*RECORDS FOR THE EXERCISE*
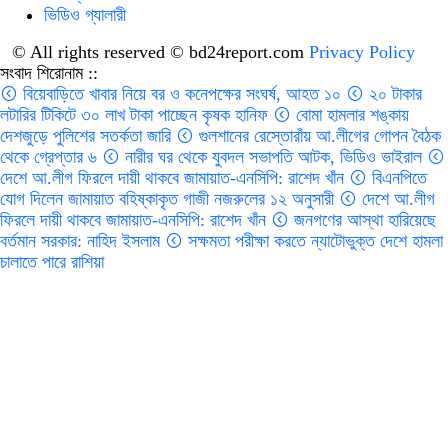
ভিডিও গ্যালারী
© All rights reserved © bd24report.com
Privacy Policy
সংবাদ শিরোনাম ::
বিয়েবাড়িতে খাবার নিয়ে বর ও কনেপক্ষের সংঘর্ষ, আহত ১০
২০ টাকার
লটারির টিকিটে ৩০ লাখ টাকা পাচ্ছেন কৃষক হানিফ
বোমা হামলার শঙ্কায়
দেশজুড়ে পুলিশের সতর্কতা জারি
গুলশানের রেস্তোরাঁয় আ.লীগের গোপন বৈঠক
থেকে গ্রেপ্তার ৬
নারীর ঘর থেকে যুবদল সভাপতি আটক, ভিডিও ভাইরাল
দেশে আ.লীগ ফিরলে দায়ী থাকবে জামায়াত-এনসিপি: রাশেদ খাঁন
বিএনপিতে
যোগ দিলেন জামায়াত বহিষ্কাকৃত গাজী নজরুলের ১২ অনুসারী
দেশে আ.লীগ
ফিরলে দায়ী থাকবে জামায়াত-এনসিপি: রাশেদ খাঁন
জনগণের আস্থা হারিয়েছে
বর্তমান সরকার: নাহিদ ইসলাম
সক্ষমতা পরীক্ষা করতে ন্যাটোভুক্ত দেশে হামলা
চালাতে পারে রাশিয়া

*DESCRIPTION OF THE TASK*
Once the line with "বর্তমান সরকার: নাহিদ ইসলাম" is located in the data above, repeat it and every later line through the end, exactly.

*FINAL ANSWER*
বর্তমান সরকার: নাহিদ ইসলাম
সক্ষমতা পরীক্ষা করতে ন্যাটোভুক্ত দেশে হামলা
চালাতে পারে রাশিয়া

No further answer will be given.